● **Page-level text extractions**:

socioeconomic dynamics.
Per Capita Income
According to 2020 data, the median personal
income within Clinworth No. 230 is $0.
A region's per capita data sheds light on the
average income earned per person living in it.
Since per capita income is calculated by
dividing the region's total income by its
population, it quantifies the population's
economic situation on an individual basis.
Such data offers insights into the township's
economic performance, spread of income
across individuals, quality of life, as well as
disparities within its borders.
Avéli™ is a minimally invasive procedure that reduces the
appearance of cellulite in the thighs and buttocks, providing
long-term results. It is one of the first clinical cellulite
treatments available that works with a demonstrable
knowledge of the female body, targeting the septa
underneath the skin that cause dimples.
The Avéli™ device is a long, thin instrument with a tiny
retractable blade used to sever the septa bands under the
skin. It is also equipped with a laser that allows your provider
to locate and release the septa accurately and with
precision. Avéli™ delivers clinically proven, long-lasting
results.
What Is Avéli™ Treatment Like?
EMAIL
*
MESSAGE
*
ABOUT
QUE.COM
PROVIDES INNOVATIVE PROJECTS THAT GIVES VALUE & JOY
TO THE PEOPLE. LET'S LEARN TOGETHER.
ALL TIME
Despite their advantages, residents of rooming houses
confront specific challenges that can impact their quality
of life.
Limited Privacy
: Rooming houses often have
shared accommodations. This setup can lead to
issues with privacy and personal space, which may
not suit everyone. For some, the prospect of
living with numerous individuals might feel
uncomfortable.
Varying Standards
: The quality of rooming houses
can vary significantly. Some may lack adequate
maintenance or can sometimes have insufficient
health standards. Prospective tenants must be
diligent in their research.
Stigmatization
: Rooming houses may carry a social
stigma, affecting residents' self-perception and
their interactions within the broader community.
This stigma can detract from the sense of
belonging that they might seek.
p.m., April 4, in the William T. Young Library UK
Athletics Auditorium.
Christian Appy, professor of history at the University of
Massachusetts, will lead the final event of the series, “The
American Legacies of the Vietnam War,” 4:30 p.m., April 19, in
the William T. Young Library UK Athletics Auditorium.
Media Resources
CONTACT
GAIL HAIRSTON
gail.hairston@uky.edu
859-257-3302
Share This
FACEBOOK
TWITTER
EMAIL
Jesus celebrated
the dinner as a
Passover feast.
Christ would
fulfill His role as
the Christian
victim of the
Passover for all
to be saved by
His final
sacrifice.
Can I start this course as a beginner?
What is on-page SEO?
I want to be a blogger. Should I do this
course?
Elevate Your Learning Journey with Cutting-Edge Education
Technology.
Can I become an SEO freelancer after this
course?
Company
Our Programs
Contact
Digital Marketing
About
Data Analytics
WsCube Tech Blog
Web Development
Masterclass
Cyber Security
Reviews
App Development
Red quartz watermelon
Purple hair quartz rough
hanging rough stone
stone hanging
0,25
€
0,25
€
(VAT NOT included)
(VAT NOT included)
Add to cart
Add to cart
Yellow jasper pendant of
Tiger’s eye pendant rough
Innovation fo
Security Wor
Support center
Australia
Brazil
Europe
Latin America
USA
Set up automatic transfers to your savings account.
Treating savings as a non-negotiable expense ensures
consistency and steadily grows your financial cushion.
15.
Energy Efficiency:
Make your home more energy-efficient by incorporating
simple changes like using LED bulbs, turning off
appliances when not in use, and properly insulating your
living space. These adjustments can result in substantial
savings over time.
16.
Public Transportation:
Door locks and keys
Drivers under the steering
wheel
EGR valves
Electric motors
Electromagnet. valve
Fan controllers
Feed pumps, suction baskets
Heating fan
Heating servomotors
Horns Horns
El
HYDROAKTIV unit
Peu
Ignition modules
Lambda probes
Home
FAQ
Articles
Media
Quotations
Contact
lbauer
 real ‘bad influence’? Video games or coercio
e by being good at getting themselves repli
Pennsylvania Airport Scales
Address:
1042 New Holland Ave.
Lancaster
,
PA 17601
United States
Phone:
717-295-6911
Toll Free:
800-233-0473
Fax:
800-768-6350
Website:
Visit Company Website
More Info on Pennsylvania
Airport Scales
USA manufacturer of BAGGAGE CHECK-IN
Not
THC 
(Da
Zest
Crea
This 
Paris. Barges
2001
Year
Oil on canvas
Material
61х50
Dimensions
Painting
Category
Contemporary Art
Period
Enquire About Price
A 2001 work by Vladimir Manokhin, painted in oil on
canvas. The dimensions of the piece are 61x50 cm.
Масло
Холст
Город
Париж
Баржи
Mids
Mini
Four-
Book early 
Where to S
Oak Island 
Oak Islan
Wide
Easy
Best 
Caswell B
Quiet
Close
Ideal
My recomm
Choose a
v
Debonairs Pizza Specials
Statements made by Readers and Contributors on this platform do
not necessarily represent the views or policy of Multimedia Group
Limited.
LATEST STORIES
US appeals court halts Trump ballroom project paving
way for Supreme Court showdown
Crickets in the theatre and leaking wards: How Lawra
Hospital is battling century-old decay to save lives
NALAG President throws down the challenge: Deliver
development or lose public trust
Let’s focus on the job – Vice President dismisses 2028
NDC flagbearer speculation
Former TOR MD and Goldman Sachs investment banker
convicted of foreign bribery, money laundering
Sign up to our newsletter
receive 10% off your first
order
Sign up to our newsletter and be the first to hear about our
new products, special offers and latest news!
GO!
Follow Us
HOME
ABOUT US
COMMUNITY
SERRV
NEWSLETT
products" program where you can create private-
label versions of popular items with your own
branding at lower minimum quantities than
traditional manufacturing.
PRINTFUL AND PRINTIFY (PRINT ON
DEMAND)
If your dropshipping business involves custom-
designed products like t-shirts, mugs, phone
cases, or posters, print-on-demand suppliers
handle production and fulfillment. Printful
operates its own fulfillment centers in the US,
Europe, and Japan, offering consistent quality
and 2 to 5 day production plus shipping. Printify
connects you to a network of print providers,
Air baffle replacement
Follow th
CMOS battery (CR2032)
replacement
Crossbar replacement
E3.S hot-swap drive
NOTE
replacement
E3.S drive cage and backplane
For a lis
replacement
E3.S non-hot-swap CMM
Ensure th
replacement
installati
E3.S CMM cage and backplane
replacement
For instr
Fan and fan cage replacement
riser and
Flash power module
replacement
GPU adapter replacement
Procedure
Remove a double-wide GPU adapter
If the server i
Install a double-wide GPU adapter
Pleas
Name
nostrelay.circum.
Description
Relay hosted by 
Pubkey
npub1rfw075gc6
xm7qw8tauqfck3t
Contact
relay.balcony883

● **Exercise instructions**:
In the answer, please give only the lines from the line containing "connects you to" through the final line of the data, copied exactly.

● **The answer**:
connects you to a network of print providers,
Air baffle replacement
Follow th
CMOS battery (CR2032)
replacement
Crossbar replacement
E3.S hot-swap drive
NOTE
replacement
E3.S drive cage and backplane
For a lis
replacement
E3.S non-hot-swap CMM
Ensure th
replacement
installati
E3.S CMM cage and backplane
replacement
For instr
Fan and fan cage replacement
riser and
Flash power module
replacement
GPU adapter replacement
Procedure
Remove a double-wide GPU adapter
If the server i
Install a double-wide GPU adapter
Pleas
Name
nostrelay.circum.
Description
Relay hosted by 
Pubkey
npub1rfw075gc6
xm7qw8tauqfck3t
Contact
relay.balcony883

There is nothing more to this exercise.